Page images and extracted text:

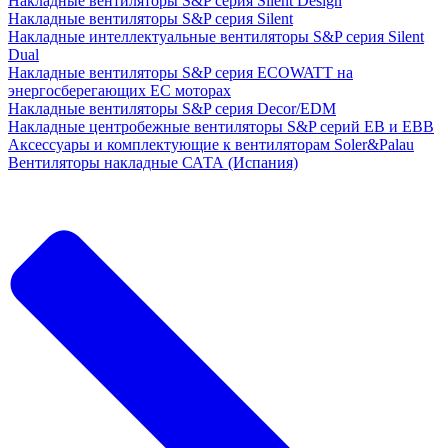
Накладные вентиляторы S&P серия Silent Design
Накладные вентиляторы S&P серия Silent
Накладные интеллектуальные вентиляторы S&P серия Silent
Dual
Накладные вентиляторы S&P серия ECOWATT на
энергосберегающих ЕС моторах
Накладные вентиляторы S&P серия Decor/EDM
Накладные центробежные вентиляторы S&P серий EB и EBB
Аксессуары и комплектующие к вентиляторам Soler&Palau
Вентиляторы накладные САТА (Испания)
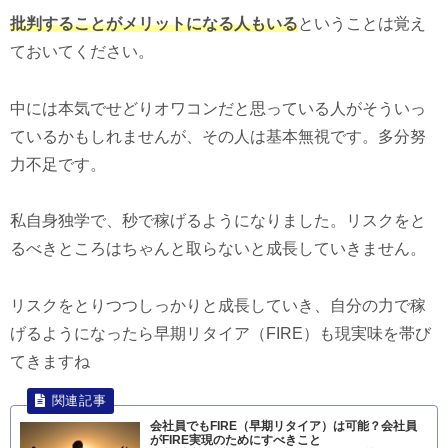
批判することがメリットになる人もいる
ということは覚え
ておいてください。
中には本気でせどりオワコンだと思っている人がそういっ
ているかもしれませんが、その人は基本無視です。多分努
力不足です。
私自身独学で、秒で稼げるようになりました。リスクをと
るべきところはちゃんと取らないと成長していきません。
リスクをとりつつしっかりと成長していき、自分の力で稼
げるようになったら早期リタイア（FIRE）も現実味を帯び
てきますね
会社員でもFIRE（早期リタイア）は可能？会社員
がFIRE実現のためにすべきこと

Task:
Repeat the data exactly as given. Keep every picture out of the copy.

Expected answer:
Накладные вентиляторы S&P серия Silent Design
Накладные вентиляторы S&P серия Silent
Накладные интеллектуальные вентиляторы S&P серия Silent
Dual
Накладные вентиляторы S&P серия ECOWATT на
энергосберегающих ЕС моторах
Накладные вентиляторы S&P серия Decor/EDM
Накладные центробежные вентиляторы S&P серий EB и EBB
Аксессуары и комплектующие к вентиляторам Soler&Palau
Вентиляторы накладные САТА (Испания)
批判することがメリットになる人もいる
ということは覚え
ておいてください。
中には本気でせどりオワコンだと思っている人がそういっ
ているかもしれませんが、その人は基本無視です。多分努
力不足です。
私自身独学で、秒で稼げるようになりました。リスクをと
るべきところはちゃんと取らないと成長していきません。
リスクをとりつつしっかりと成長していき、自分の力で稼
げるようになったら早期リタイア（FIRE）も現実味を帯び
てきますね
会社員でもFIRE（早期リタイア）は可能？会社員
がFIRE実現のためにすべきこと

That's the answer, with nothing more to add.